Odalar üzerinden tüm ticari bilgileri ele geçirdiler
2009 yılında Ankara Ticaret Odası’nın (ATO) büyük komite seçimlerine 6 ay kala Ergenekon kapsamında gözaltına alınan ve tutuklanan, akabinde tahliye olan ATO eski başkanı Sinan Aygün başına gelenleri yeni yeni anladığını söylüyor.
Başından geçenleri şöyle anlatıyor: “Gözaltında alınmadan önce cemaat üyeleri Meclis üyeliği istiyoruz diyerek bana geldiler
Ben de seçimlere girin dedim. Ama açıkçası mecliste olmamaları için elimden geleni de yaptım. Dört ay sonra sağdan soldan bana ‘sakın aday olma’ uyarıları yapıldı. Aday olduktan sonra hakkımda iddianame hazırlandı, başkan olduktan sonra ise Savcı Ali Pekgüzel hakkımda tutuklama istedi. Cezaevinden çıktıktan sonra evime el kondu. MASAK hakkımda temiz raporu vermesine rağmen bugün hâlâ neredeyse 40 parça mülkümün üzerinden tedbir kalkmış değil. Ve ben vekil olana kadar bu MASAK raporuna ulaşamadım. Rapor hakkımda örgütsel bağlantı, finansal transfer olmadığını belirttiği halde… Şu an hâlâ hükümlüyüm.”

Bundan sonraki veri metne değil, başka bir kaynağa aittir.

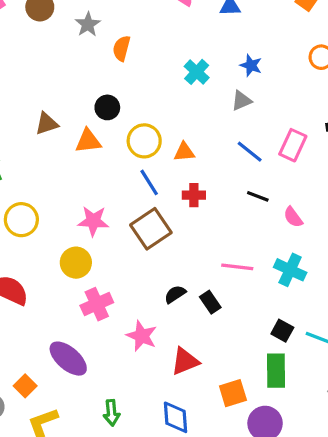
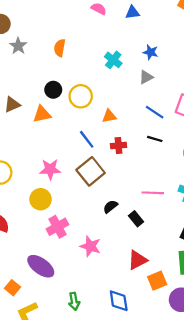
gray star: (88, 24) -> (18, 46), moved
yellow circle: (144, 141) -> (81, 96), moved
black line: (258, 196) -> (155, 139), moved
black semicircle: (175, 294) -> (110, 207), moved
red triangle: (185, 361) -> (137, 260), moved

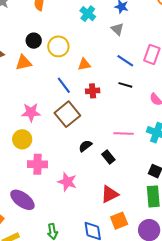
gray triangle: (146, 77) -> (117, 29), turned -48
pink cross: (57, 227) -> (37, 164), turned 30
orange square: (157, 281) -> (119, 221), moved

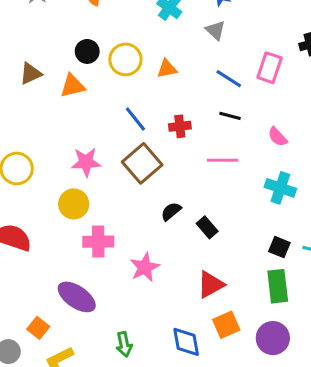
orange triangle: (84, 64) -> (167, 69), moved
pink line: (124, 134) -> (223, 160), moved
pink star: (67, 182) -> (145, 267), turned 30

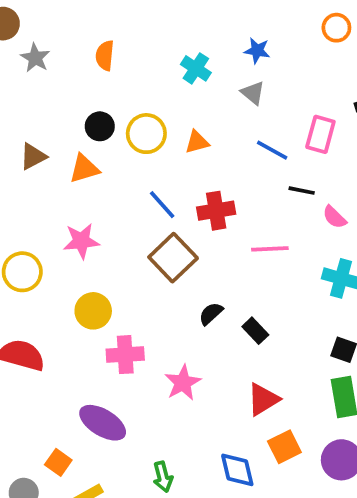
black line: (230, 116) -> (302, 191), moved
red cross: (180, 126) -> (216, 211), size x1.4
pink star: (86, 162) -> (81, 241), moved

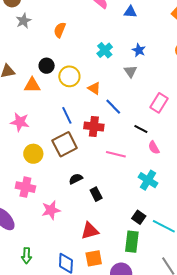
orange triangle: (197, 142) -> (94, 88), turned 32
blue line: (272, 150) -> (113, 107), moved
yellow circle: (93, 311) -> (33, 154), moved

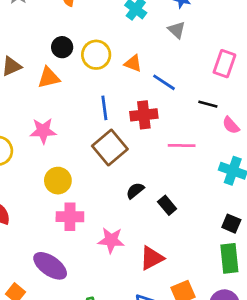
blue line: (67, 115) -> (104, 108), turned 30
yellow circle: (33, 154) -> (58, 181), moved
pink star: (51, 210) -> (111, 240), turned 30
red triangle: (90, 231) -> (152, 258), moved

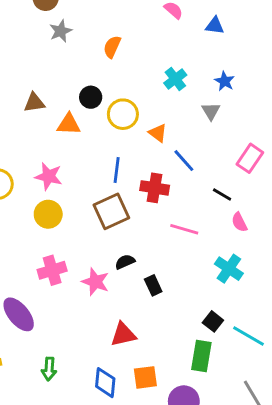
yellow circle: (58, 181) -> (48, 214), moved
pink cross: (70, 217) -> (52, 270), turned -32
pink star: (111, 240) -> (95, 282), moved

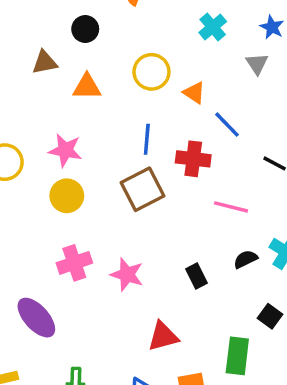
black circle: (91, 97) -> (85, 29), moved
black semicircle: (125, 262) -> (246, 259), moved
green rectangle: (201, 356) -> (237, 356), moved

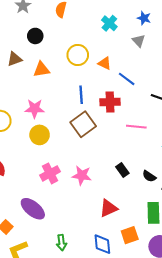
black semicircle: (246, 259) -> (149, 176), moved, turned -112

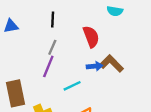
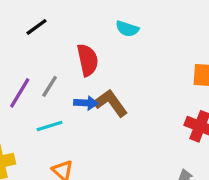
black line: (53, 20) -> (36, 27), turned 42
gray line: (52, 47) -> (50, 86), moved

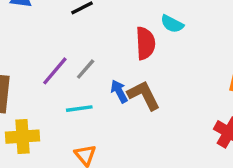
red semicircle: (88, 60) -> (145, 43), moved
blue arrow: (86, 103) -> (119, 91), turned -130

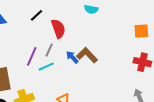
red semicircle: (145, 43) -> (58, 29), moved
cyan line: (79, 109) -> (46, 67), moved

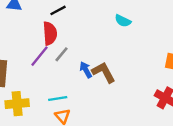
red semicircle: (58, 29) -> (50, 33), moved
cyan line: (46, 67) -> (58, 98), moved

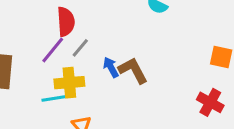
cyan line: (58, 98) -> (53, 99), moved
yellow cross: (17, 104) -> (69, 83), moved

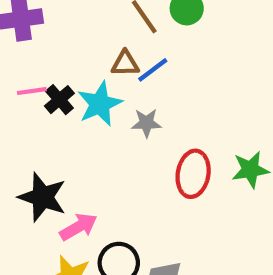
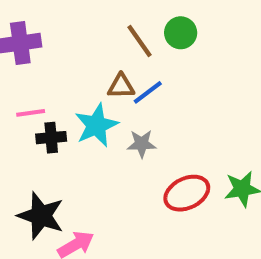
black cross: (59, 100) -> (51, 138), moved, turned 36
red ellipse: (193, 174) -> (187, 193), turned 54

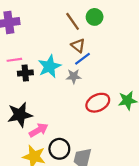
brown triangle: (121, 86) -> (78, 46), moved, turned 40
blue line: (148, 92) -> (82, 59), moved
black star: (41, 216) -> (20, 115), turned -30

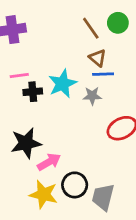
blue line: (82, 59) -> (103, 74), turned 35

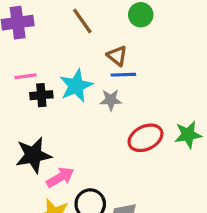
brown line: (91, 28) -> (82, 21), moved

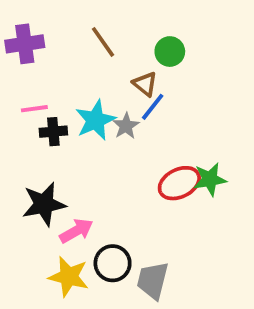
green circle: (141, 15) -> (170, 52), moved
blue line: (123, 75) -> (153, 107), turned -50
gray star: (111, 100) -> (126, 126), moved, turned -30
green star: (188, 135) -> (210, 179), moved

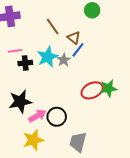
brown line: (103, 42) -> (53, 27), moved
green circle: (170, 52) -> (92, 10), moved
black circle: (113, 263) -> (57, 117), moved
yellow star: (69, 277) -> (33, 140), turned -30

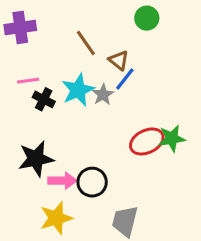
black cross: (25, 63) -> (44, 99), turned 32
pink arrow: (37, 116) -> (62, 181), turned 30

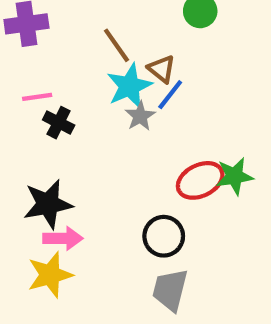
cyan star: (78, 90) -> (129, 86), moved
pink arrow: (62, 181) -> (63, 238), moved
black circle: (92, 182) -> (164, 236), moved
yellow star: (56, 218) -> (50, 275), moved

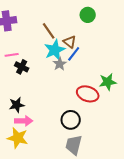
green star: (234, 176) -> (108, 82), moved
red ellipse: (200, 180) -> (88, 94), turned 45
black star: (48, 204) -> (17, 105), size x0.7
yellow star: (50, 275) -> (18, 138), turned 30

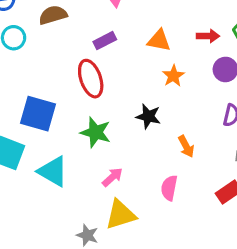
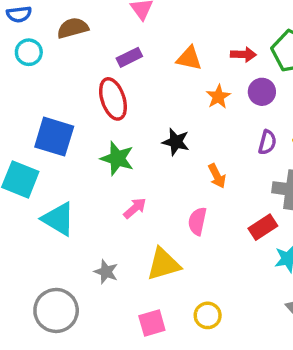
orange star: (173, 76) -> (218, 97), moved
cyan triangle: (53, 171) -> (58, 219), moved
yellow triangle: (121, 215) -> (164, 264), moved

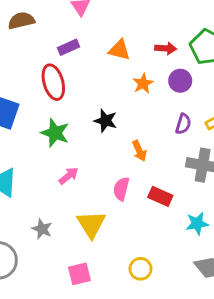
red rectangle: (263, 227) -> (160, 196), moved, turned 55
yellow triangle: (164, 264) -> (91, 224), turned -48
yellow circle: (208, 315) -> (140, 269), moved

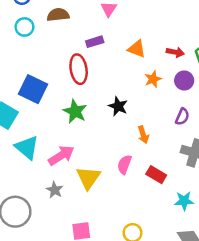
pink arrow: (69, 176) -> (61, 155), moved, size x1.5
yellow triangle: (91, 224) -> (88, 178), moved

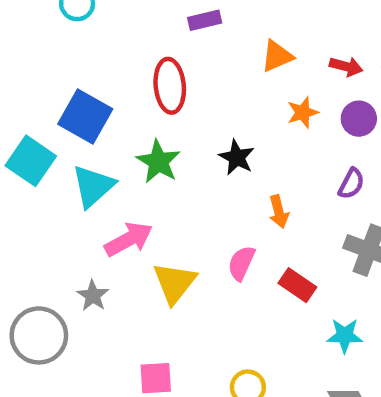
purple rectangle: (95, 42) -> (205, 20), moved
orange triangle: (137, 49) -> (277, 56), turned -48
cyan triangle: (27, 147) -> (93, 186), moved, turned 35
gray star: (55, 190) -> (93, 296), moved

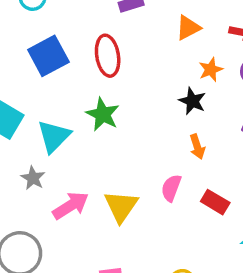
blue square: (85, 117) -> (48, 56), moved, turned 36
black star: (237, 157) -> (192, 101), moved
pink arrow: (129, 239) -> (71, 206), moved
gray star: (93, 296) -> (33, 178), moved

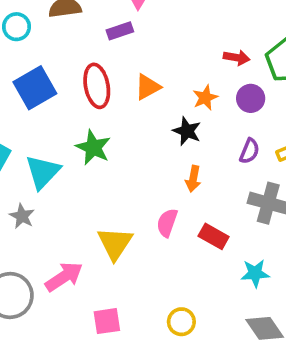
orange triangle: (188, 28) -> (148, 87), moved
orange arrow: (197, 147) -> (193, 179), turned 30
pink arrow: (71, 206) -> (64, 277), moved

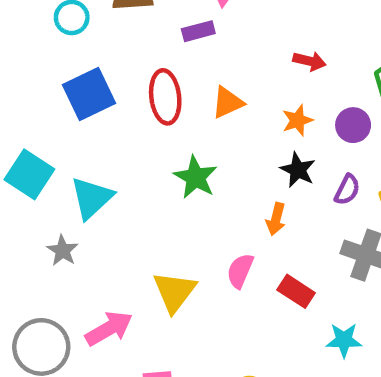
red arrow: (237, 58) -> (309, 61), moved
black star: (187, 131) -> (298, 170), moved
green star: (93, 148) -> (196, 177), moved

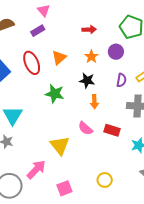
black star: (298, 170) -> (87, 81), moved
pink semicircle: (240, 271) -> (85, 128), turned -56

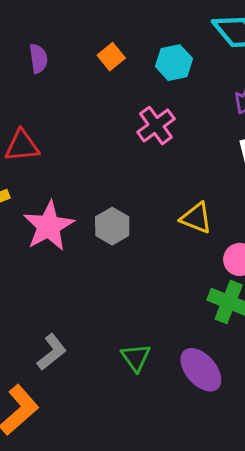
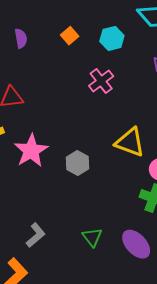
yellow triangle: (196, 218) -> (130, 142), size x1.4
gray hexagon: (112, 226) -> (78, 163), moved

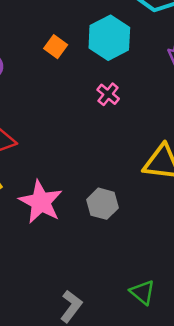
cyan hexagon: (112, 38) -> (109, 38), size x1.4
pink cross: (101, 81) -> (108, 94), size x0.7

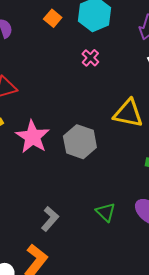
gray hexagon: (103, 204) -> (80, 142), size x1.4

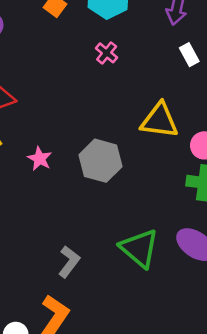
pink star: (33, 137) -> (40, 159), size x0.6
green triangle: (106, 212) -> (139, 248), size x1.6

“Savcı Zekeriya Öz şahsıma gizli tanıklık, hatta itirafçılık teklif etti. ‘Sen iyi, milliyetçi adamsın. Seni severiz. Gel şu askerlerin seni Cumhuriyet mitinglerini finanse etmen için tehdit ettiklerini söyle’ dedi. Kabul etmedim. Çünkü ne askerden böyle bir teklif aldım, ne de hayatımda Cumhuriyet mitinglerine katıldım. Akabinde tevkif edildim ve hiç sorgulanmadan tutuklandım. Çapraz sorguda sadece cep telefon numaram soruldu!”
ATO’nun kasasında 250 milyar lira bulunuyor, yani bu paraya hükmediyor ATO. Şahsımın başkanlık döneminde mecliste cemaat mensuplarının sayısı 8-9 kişi ile sınırlıydı. Bugün ise bu sayının 80’i geçtiği, hatta FETÖ mensubu neredeyse 10 meclis üyesinin yurt dışına kaçtığı bilgilerini aldık. Son meclis toplantısında da FETÖ üyelerinin protesto edildiğini biliyoruz. ATO’nun gücü bununla da sınırlı değil. Odaya kayıtlı 140 bin sicil bulunuyor. Şirketlerin tüm mahremlerinin yer aldığı bu kayıtlara sahip olmanın önemini siz düşünün.
ATO başkanlığına yönelik tartışmaların şiddetlendiği 2009 yılında özellikle FETÖ’ye ait haber kanallarında boy göstererek Aygün’e karşı kampanyayı yürüten ve daha sonra oda başkan vekili olan Ayhan Atalay’ın da 15 Temmuz darbe girişimi sonrası firari olduğu belirtiliyor.